What is the composition of the heating media in the boiler?
 
Environment is exhaust gas from a turbine with some auxiliary gas burner firing under certain conditions.
 
The reason I asked was that for several years we had a thermal oxidation unit with HRSG where we had a problem with some tubes being carburized if we were feeding certain process streams. We were getting carbon pickup on the superheater tubes at our normal operating temperature of 1700F at the inlet to the boiler.
 
Normally, a HRSG would have an inlet gas temp of 1200 F; your 1700 F inlet temp suggests graphitization may be occurring on the outlet ( top) CS stubs.

If the unit were to undergo thermal ratcheting, the same reaction would occur at top and bottom, so they should expereince equal work hardening, so the variation in hardness top to bottom may suggest graphitization at the outlet end.

Normally on a HRSG the tubes may exceed yield in tension during a thermal ratcheting ( coldest tube) but will not exceed yield in compression due to unstable buckling .
 
We checked the tubes by replication and the structures are normal with no sign of graphitisation.
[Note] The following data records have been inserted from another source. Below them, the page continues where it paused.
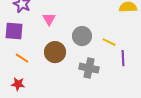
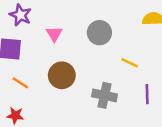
gray circle: (82, 36) -> (99, 33), moved
purple line: (123, 58) -> (147, 94), moved

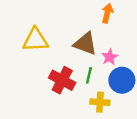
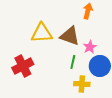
yellow triangle: (35, 40) -> (42, 33), moved
red cross: (62, 80) -> (23, 66), moved, turned 35

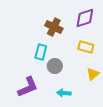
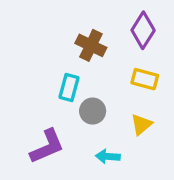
purple diamond: (85, 18) -> (143, 30), turned -40
yellow triangle: (93, 74) -> (141, 125), moved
The hardness was checked with a Microdur MIC10 and gave the same high readings at the outlet end at the same positions. We repolished sites again to make sure all oxide had been removed and hardness went up sligthly to 600HV. We rechecked all the tubes with a bouncing ball Equotip device (whilst this is technically not a valid method of testing for thin tube 2 to 3 mm thick it gives a relative comparison), it showed only a 10-15% difference in hardness values between the tubes showing cold work and the others. I have concluded that some of the very high hardness values recorded with the MIC10 are probably not real. The MIC10 instrument is very sensitive to external vibration and the turbine was running after service work giving a very slight background vibration. The Equotip does not suffer the same sensitivity to vibration but the probe tends to rock on the surface. Whilst I dont believe the readings with the Equotip are accurate, I believe they give a good relative indication of hardness. The tubes are definitely work hardened but only to 220 to 280 HV. Originally from new the tubes were 150HV.
 
Metaljon;
Now that seems more realistic. Now one other bit of advice once you determine the source of thermal ratcheting, I would recommend you perform wet fluorescent magnetic particle testing (WFMT) on lower and upper stub to header attachment welds (if accessible). You need to determine if the low cycle fatigue damage from thermal ratcheting is propagating fatigue cracks in service at any weld toe undercut.